Figure 8. Fracture toughness values at different percentages of CaCO₃ nanoparticles for plain composite and NC nanocomposites (1 wt %NC, 2 wt %NC, 3 wt %NC)

3.3. SEM images of specimens

Figure 9(a-d) shows the SEM micrographs of NC nanoparticle-cement composites and plain cement composite. The comparison between SEM images of the samples in this study depended primarily on two factors: (1) CSH products and (2) pores or voids, and observed micro-crack. As shown in Figure 9(a), more pores and micro-crack are present in plain cement composite compared to those in nanocomposites. Figure 9(b) shows the microstructure of the nanocomposite with 1 wt% NC. It was clearly observed that the microstructure was dense with few pores or voids due to the filler effects. Moreover, for this microstructure, more CSH products are present. On the other hand, as nanoparticle content increases behind the optimum content, the poor distribution and agglomeration of the nanoparticles could increase porosity and weaken the microstructure [46]. For example, in Figure 9(d), the nanocomposite with 3 wt% NC shows further pores or voids than 1 wt% NC nanocomposite, which indicates a relatively weak structure.

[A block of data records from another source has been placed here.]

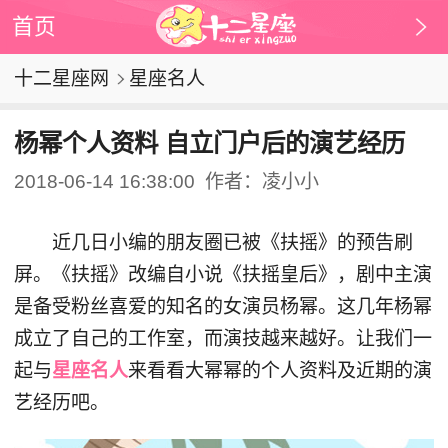
首页
十二星座网
星座名人
杨幂个人资料 自立门户后的演艺经历
2018-06-14 16:38:00
作者：凌小小
近几日小编的朋友圈已被《扶摇》的预告刷
屏。《扶摇》改编自小说《扶摇皇后》，剧中主演
是备受粉丝喜爱的知名的女演员杨幂。这几年杨幂
成立了自己的工作室，而演技越来越好。让我们一
起与
星座名人
来看看大幂幂的个人资料及近期的演
艺经历吧。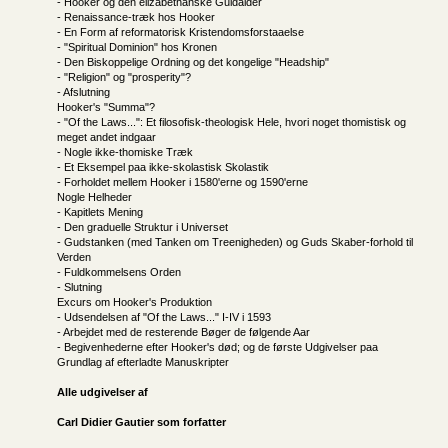
- Hooker og den elizabethanske Guldalder
- Renaissance-træk hos Hooker
- En Form af reformatorisk Kristendomsforstaaelse
- "Spiritual Dominion" hos Kronen
- Den Biskoppelige Ordning og det kongelige "Headship"
- "Religion" og "prosperity"?
- Afslutning
Hooker's "Summa"?
- "Of the Laws...": Et filosofisk-theologisk Hele, hvori noget thomistisk og
meget andet indgaar
- Nogle ikke-thomiske Træk
- Et Eksempel paa ikke-skolastisk Skolastik
- Forholdet mellem Hooker i 1580'erne og 1590'erne
Nogle Helheder
- Kapitlets Mening
- Den graduelle Struktur i Universet
- Gudstanken (med Tanken om Treenigheden) og Guds Skaber-forhold til
Verden
- Fuldkommelsens Orden
- Slutning
Excurs om Hooker's Produktion
- Udsendelsen af "Of the Laws..." I-IV i 1593
- Arbejdet med de resterende Bøger de følgende Aar
- Begivenhederne efter Hooker's død; og de første Udgivelser paa
Grundlag af efterladte Manuskripter
Alle udgivelser af
Carl Didier Gautier som forfatter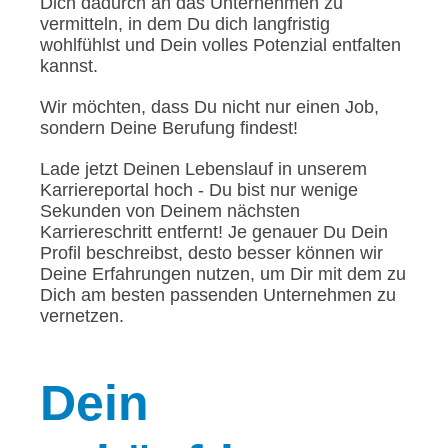
Dich dadurch an das Unternehmen zu
vermitteln, in dem Du dich langfristig
wohlfühlst und Dein volles Potenzial entfalten
kannst.
Wir möchten, dass Du nicht nur einen Job,
sondern Deine Berufung findest!
Lade jetzt Deinen Lebenslauf in unserem
Karriereportal hoch - Du bist nur wenige
Sekunden von Deinem nächsten
Karriereschritt entfernt! Je genauer Du Dein
Profil beschreibst, desto besser können wir
Deine Erfahrungen nutzen, um Dir mit dem zu
Dich am besten passenden Unternehmen zu
vernetzen.
Dein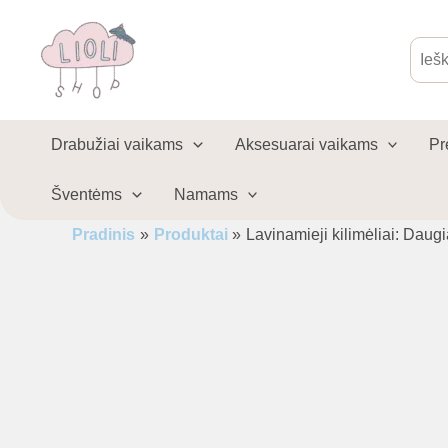
Pereiti
-10%
prie
Produ
sear
turinio
Drabužiai vaikams
Aksesuarai vaikams
Pr
Šventėms
Namams
Pradinis
Produktai
Lavinamieji kilimėliai: Daug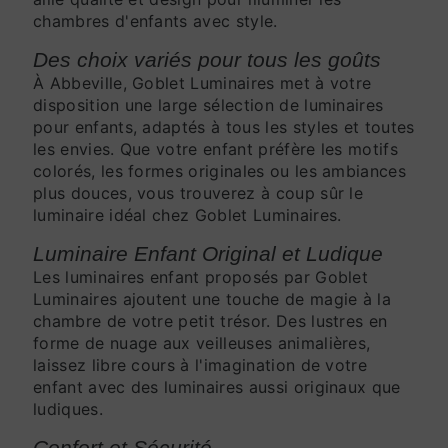
chambres d'enfants avec style.
Des choix variés pour tous les goûts
À Abbeville, Goblet Luminaires met à votre
disposition une large sélection de luminaires
pour enfants, adaptés à tous les styles et toutes
les envies. Que votre enfant préfère les motifs
colorés, les formes originales ou les ambiances
plus douces, vous trouverez à coup sûr le
luminaire idéal chez Goblet Luminaires.
Luminaire Enfant Original et Ludique
Les luminaires enfant proposés par Goblet
Luminaires ajoutent une touche de magie à la
chambre de votre petit trésor. Des lustres en
forme de nuage aux veilleuses animalières,
laissez libre cours à l'imagination de votre
enfant avec des luminaires aussi originaux que
ludiques.
Confort et Sécurité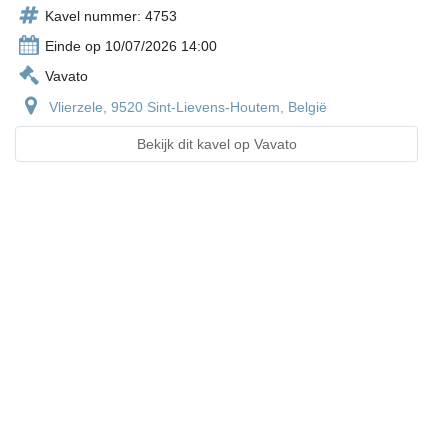
Kavel nummer: 4753
Einde op 10/07/2026 14:00
Vavato
Vlierzele, 9520 Sint-Lievens-Houtem, België
Bekijk dit kavel op Vavato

Figure 9 (a-d). SEM micrographs of: (a) plain cement composite, nanocomposites comprising: (b) 1 wt% NC, (c) 2 wt% NC, (d) 3 wt% NC.

4. Conclusions

This study analyzed the effect of different contents (1, 2, and 3 wt%) of NC nanoparticles on the microstructure and flexural strength and fracture toughness of cement nanocomposites. The results of the XRD showed that the microstructure of cement nanocomposites was compact with high CSH products owing to the additional nucleation effect of NC nanoparticles. The flexural strength and fracture toughness of nanocomposites showed higher values compared to plain composites. The best content of NC nanoparticles was found to be 1 wt% because this content increased the values of flexural strength by 39% and fracture toughness by 41%, compared with the control composite. This improvement was attributed to the filler effect and the production of more CSH products by the additional nucleation effect that enhances the microstructures of cement nanocomposites. Moreover, nano-CaCO₃ could resist unstable micro-crack propagation in cement nanocomposites by filling micro-cracks and voids. SEM images confirmed the densification of the microstructures for cement nanocomposites in terms of the lower porosity and existence of extra CSH products. Indeed, considerable studies are required to solve the agglomeration problems of NC nanoparticles when high contents are used.

Disclosure statement

No potential conflict of interest was reported by the author(s).